- WORK INSTRUCTIONS -
No pictures go into the copy. Write out every line below exactly.

- STUDY MATERIAL -
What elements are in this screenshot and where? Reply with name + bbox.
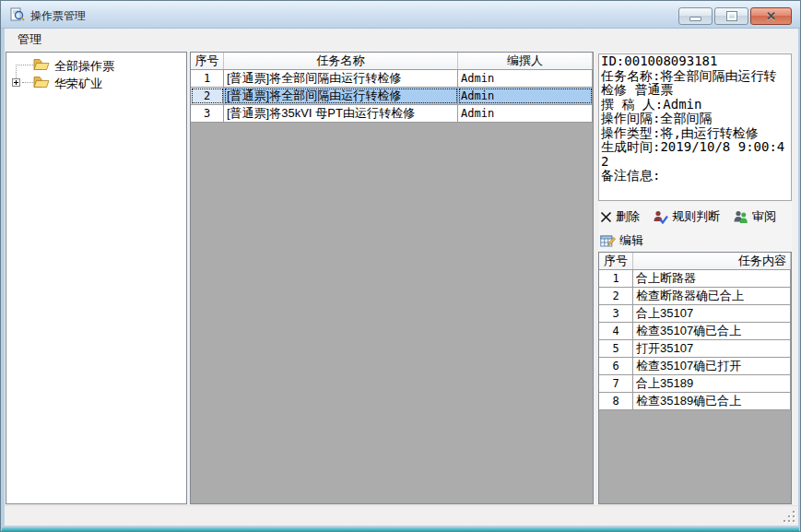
content-row-text: 检查断路器确已合上 xyxy=(633,288,791,304)
content-row-text: 合上35107 xyxy=(633,305,791,322)
maximize-icon xyxy=(727,12,736,20)
folder-icon xyxy=(33,57,50,72)
content-row-7[interactable]: 7 合上35189 xyxy=(599,375,791,393)
column-header-task-name[interactable]: 任务名称 xyxy=(224,53,458,69)
task-table-empty-area xyxy=(191,123,593,503)
content-row-text: 合上断路器 xyxy=(633,270,791,287)
window-controls: ✕ xyxy=(678,7,792,25)
content-row-index: 5 xyxy=(599,340,633,357)
task-table-header: 序号 任务名称 编撰人 xyxy=(191,53,593,70)
content-row-index: 4 xyxy=(599,323,633,339)
content-row-8[interactable]: 8 检查35189确已合上 xyxy=(599,393,791,410)
content-row-text: 检查35107确已打开 xyxy=(633,358,791,374)
app-window: 操作票管理 ✕ 管理 全部操作票 xyxy=(0,0,801,532)
action-row-2: 编辑 xyxy=(600,232,643,249)
action-row-1: 删除 规则判断 审 xyxy=(600,208,776,225)
content-table: 序号 任务内容 1 合上断路器 2 检查断路器确已合上 3 合上35107 4 xyxy=(598,252,792,504)
rule-check-label: 规则判断 xyxy=(672,208,720,225)
edit-label: 编辑 xyxy=(619,232,643,249)
rule-check-button[interactable]: 规则判断 xyxy=(653,208,720,225)
minimize-icon xyxy=(689,17,701,21)
menu-bar: 管理 xyxy=(5,29,798,50)
status-bar xyxy=(5,505,798,526)
column-header-index[interactable]: 序号 xyxy=(599,253,633,269)
content-row-index: 8 xyxy=(599,393,633,409)
content-row-index: 3 xyxy=(599,305,633,322)
tree-item-label: 全部操作票 xyxy=(54,58,114,75)
content-row-text: 检查35189确已合上 xyxy=(633,393,791,409)
maximize-button[interactable] xyxy=(714,7,748,25)
ticket-tree-panel: 全部操作票 华荣矿业 xyxy=(6,52,187,504)
task-row-editor: Admin xyxy=(458,70,593,87)
task-row-name: [普通票]将35kVⅠ 母PT由运行转检修 xyxy=(224,105,458,122)
task-row-index: 1 xyxy=(191,70,224,87)
tree-item-huarong[interactable]: 华荣矿业 xyxy=(6,74,186,91)
menu-item-manage[interactable]: 管理 xyxy=(11,29,48,51)
people-review-icon xyxy=(733,210,748,224)
tree-expand-icon[interactable] xyxy=(12,78,20,87)
app-magnifier-icon xyxy=(10,7,25,22)
content-row-1[interactable]: 1 合上断路器 xyxy=(599,270,791,288)
minimize-button[interactable] xyxy=(678,7,713,25)
column-header-content[interactable]: 任务内容 xyxy=(633,253,791,269)
content-row-4[interactable]: 4 检查35107确已合上 xyxy=(599,323,791,340)
edit-table-pencil-icon xyxy=(600,234,616,248)
detail-panel: ID:001008093181 任务名称:将全部间隔由运行转检修 普通票 撰 稿… xyxy=(598,52,792,504)
content-row-5[interactable]: 5 打开35107 xyxy=(599,340,791,358)
tree-item-all-tickets[interactable]: 全部操作票 xyxy=(6,56,186,74)
content-row-index: 1 xyxy=(599,270,633,287)
title-bar[interactable]: 操作票管理 ✕ xyxy=(1,1,800,29)
close-icon: ✕ xyxy=(766,10,776,22)
content-row-2[interactable]: 2 检查断路器确已合上 xyxy=(599,288,791,305)
window-title: 操作票管理 xyxy=(30,8,86,24)
content-row-index: 2 xyxy=(599,288,633,304)
close-button[interactable]: ✕ xyxy=(750,7,792,25)
delete-button[interactable]: 删除 xyxy=(600,208,640,225)
task-row-1[interactable]: 1 [普通票]将全部间隔由运行转检修 Admin xyxy=(191,70,593,88)
task-row-editor: Admin xyxy=(458,105,593,122)
task-table: 序号 任务名称 编撰人 1 [普通票]将全部间隔由运行转检修 Admin 2 [… xyxy=(190,52,594,504)
content-row-index: 7 xyxy=(599,375,633,392)
content-table-empty-area xyxy=(599,410,791,503)
content-row-text: 合上35189 xyxy=(633,375,791,392)
task-row-index: 2 xyxy=(191,88,224,104)
task-row-name: [普通票]将全部间隔由运行转检修 xyxy=(224,88,458,104)
review-button[interactable]: 审阅 xyxy=(733,208,776,225)
task-row-3[interactable]: 3 [普通票]将35kVⅠ 母PT由运行转检修 Admin xyxy=(191,105,593,123)
content-row-text: 打开35107 xyxy=(633,340,791,357)
column-header-index[interactable]: 序号 xyxy=(191,53,224,69)
content-row-3[interactable]: 3 合上35107 xyxy=(599,305,791,323)
resize-grip[interactable] xyxy=(783,511,796,524)
content-row-index: 6 xyxy=(599,358,633,374)
content-table-header: 序号 任务内容 xyxy=(599,253,791,270)
review-label: 审阅 xyxy=(752,208,776,225)
tree-line xyxy=(16,65,33,65)
task-row-2-selected[interactable]: 2 [普通票]将全部间隔由运行转检修 Admin xyxy=(191,88,593,105)
delete-label: 删除 xyxy=(616,208,640,225)
ticket-detail-text: ID:001008093181 任务名称:将全部间隔由运行转检修 普通票 撰 稿… xyxy=(598,53,792,201)
column-header-editor[interactable]: 编撰人 xyxy=(458,53,593,69)
edit-button[interactable]: 编辑 xyxy=(600,232,643,249)
delete-x-icon xyxy=(600,211,612,223)
person-check-icon xyxy=(653,210,668,224)
tree-item-label: 华荣矿业 xyxy=(54,76,102,92)
task-row-index: 3 xyxy=(191,105,224,122)
task-row-name: [普通票]将全部间隔由运行转检修 xyxy=(224,70,458,87)
window-bottom-border xyxy=(2,527,799,531)
client-area: 管理 全部操作票 华荣矿业 xyxy=(5,29,798,526)
content-row-6[interactable]: 6 检查35107确已打开 xyxy=(599,358,791,375)
task-row-editor: Admin xyxy=(458,88,593,104)
tree-line xyxy=(22,82,33,83)
content-row-text: 检查35107确已合上 xyxy=(633,323,791,339)
folder-icon xyxy=(33,75,50,89)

- FINISHED EXERCISE -
What elements are in this screenshot and where? Reply with name + bbox.
content-row-text: 检查断路器确已合上 xyxy=(633,288,791,304)
content-row-text: 合上35107 xyxy=(633,305,791,322)
maximize-icon xyxy=(727,12,736,20)
folder-icon xyxy=(33,57,50,72)
content-row-7[interactable]: 7 合上35189 xyxy=(599,375,791,393)
column-header-task-name[interactable]: 任务名称 xyxy=(224,53,458,69)
task-table-empty-area xyxy=(191,123,593,503)
content-row-text: 合上断路器 xyxy=(633,270,791,287)
window-controls: ✕ xyxy=(678,7,792,25)
content-row-index: 5 xyxy=(599,340,633,357)
task-table-header: 序号 任务名称 编撰人 xyxy=(191,53,593,70)
content-row-index: 4 xyxy=(599,323,633,339)
content-row-8[interactable]: 8 检查35189确已合上 xyxy=(599,393,791,410)
content-row-text: 检查35107确已打开 xyxy=(633,358,791,374)
app-window: 操作票管理 ✕ 管理 全部操作票 xyxy=(0,0,801,532)
action-row-2: 编辑 xyxy=(600,232,643,249)
action-row-1: 删除 规则判断 审 xyxy=(600,208,776,225)
content-table: 序号 任务内容 1 合上断路器 2 检查断路器确已合上 3 合上35107 4 xyxy=(598,252,792,504)
rule-check-label: 规则判断 xyxy=(672,208,720,225)
edit-label: 编辑 xyxy=(619,232,643,249)
rule-check-button[interactable]: 规则判断 xyxy=(653,208,720,225)
minimize-icon xyxy=(689,17,701,21)
menu-bar: 管理 xyxy=(5,29,798,50)
status-bar xyxy=(5,505,798,526)
column-header-index[interactable]: 序号 xyxy=(599,253,633,269)
content-row-index: 8 xyxy=(599,393,633,409)
content-row-index: 3 xyxy=(599,305,633,322)
tree-item-label: 全部操作票 xyxy=(54,58,114,75)
content-row-text: 检查35189确已合上 xyxy=(633,393,791,409)
maximize-button[interactable] xyxy=(714,7,748,25)
ticket-tree-panel: 全部操作票 华荣矿业 xyxy=(6,52,187,504)
task-row-editor: Admin xyxy=(458,70,593,87)
task-row-name: [普通票]将35kVⅠ 母PT由运行转检修 xyxy=(224,105,458,122)
task-row-index: 1 xyxy=(191,70,224,87)
tree-item-huarong[interactable]: 华荣矿业 xyxy=(6,74,186,91)
menu-item-manage[interactable]: 管理 xyxy=(11,29,48,51)
people-review-icon xyxy=(733,210,748,224)
tree-expand-icon[interactable] xyxy=(12,78,20,87)
app-magnifier-icon xyxy=(10,7,25,22)
content-row-1[interactable]: 1 合上断路器 xyxy=(599,270,791,288)
minimize-button[interactable] xyxy=(678,7,713,25)
column-header-content[interactable]: 任务内容 xyxy=(633,253,791,269)
content-row-4[interactable]: 4 检查35107确已合上 xyxy=(599,323,791,340)
edit-table-pencil-icon xyxy=(600,234,616,248)
detail-panel: ID:001008093181 任务名称:将全部间隔由运行转检修 普通票 撰 稿… xyxy=(598,52,792,504)
content-row-5[interactable]: 5 打开35107 xyxy=(599,340,791,358)
tree-item-all-tickets[interactable]: 全部操作票 xyxy=(6,56,186,74)
content-row-index: 1 xyxy=(599,270,633,287)
title-bar[interactable]: 操作票管理 ✕ xyxy=(1,1,800,29)
close-icon: ✕ xyxy=(766,10,776,22)
content-row-2[interactable]: 2 检查断路器确已合上 xyxy=(599,288,791,305)
window-title: 操作票管理 xyxy=(30,8,86,24)
content-row-index: 2 xyxy=(599,288,633,304)
close-button[interactable]: ✕ xyxy=(750,7,792,25)
delete-button[interactable]: 删除 xyxy=(600,208,640,225)
task-row-1[interactable]: 1 [普通票]将全部间隔由运行转检修 Admin xyxy=(191,70,593,88)
task-row-editor: Admin xyxy=(458,105,593,122)
task-table: 序号 任务名称 编撰人 1 [普通票]将全部间隔由运行转检修 Admin 2 [… xyxy=(190,52,594,504)
content-row-index: 7 xyxy=(599,375,633,392)
content-table-empty-area xyxy=(599,410,791,503)
content-row-text: 合上35189 xyxy=(633,375,791,392)
task-row-index: 2 xyxy=(191,88,224,104)
task-row-name: [普通票]将全部间隔由运行转检修 xyxy=(224,88,458,104)
review-button[interactable]: 审阅 xyxy=(733,208,776,225)
task-row-3[interactable]: 3 [普通票]将35kVⅠ 母PT由运行转检修 Admin xyxy=(191,105,593,123)
content-row-text: 打开35107 xyxy=(633,340,791,357)
column-header-index[interactable]: 序号 xyxy=(191,53,224,69)
content-row-3[interactable]: 3 合上35107 xyxy=(599,305,791,323)
resize-grip[interactable] xyxy=(783,511,796,524)
content-row-index: 6 xyxy=(599,358,633,374)
content-table-header: 序号 任务内容 xyxy=(599,253,791,270)
review-label: 审阅 xyxy=(752,208,776,225)
tree-line xyxy=(16,65,33,65)
task-row-2-selected[interactable]: 2 [普通票]将全部间隔由运行转检修 Admin xyxy=(191,88,593,105)
delete-label: 删除 xyxy=(616,208,640,225)
ticket-detail-text: ID:001008093181 任务名称:将全部间隔由运行转检修 普通票 撰 稿… xyxy=(598,53,792,201)
column-header-editor[interactable]: 编撰人 xyxy=(458,53,593,69)
edit-button[interactable]: 编辑 xyxy=(600,232,643,249)
delete-x-icon xyxy=(600,211,612,223)
person-check-icon xyxy=(653,210,668,224)
tree-item-label: 华荣矿业 xyxy=(54,76,102,92)
task-row-index: 3 xyxy=(191,105,224,122)
task-row-name: [普通票]将全部间隔由运行转检修 xyxy=(224,70,458,87)
window-bottom-border xyxy=(2,527,799,531)
client-area: 管理 全部操作票 华荣矿业 xyxy=(5,29,798,526)
content-row-6[interactable]: 6 检查35107确已打开 xyxy=(599,358,791,375)
task-row-editor: Admin xyxy=(458,88,593,104)
tree-line xyxy=(22,82,33,83)
content-row-text: 检查35107确已合上 xyxy=(633,323,791,339)
folder-icon xyxy=(33,75,50,89)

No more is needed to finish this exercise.